▶ [The task] Your answer should hold exactly the lines from the line containing "kahvikapselit 100kpl" through the end of the entries that follow.

Input Start Marker

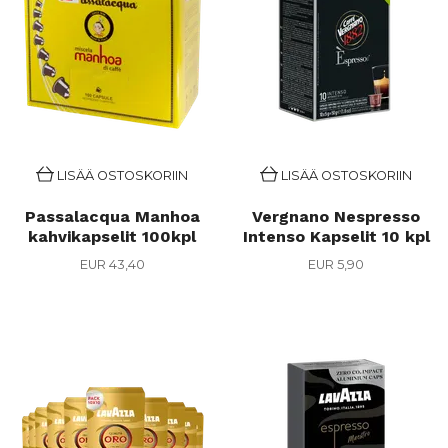
LISÄÄ OSTOSKORIIN
LISÄÄ OSTOSKORIIN
Passalacqua Manhoa
Vergnano Nespresso
kahvikapselit 100kpl
Intenso Kapselit 10 kpl
EUR 43,40
EUR 5,90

Input End Marker

▶ [Output]
kahvikapselit 100kpl
Intenso Kapselit 10 kpl
EUR 43,40
EUR 5,90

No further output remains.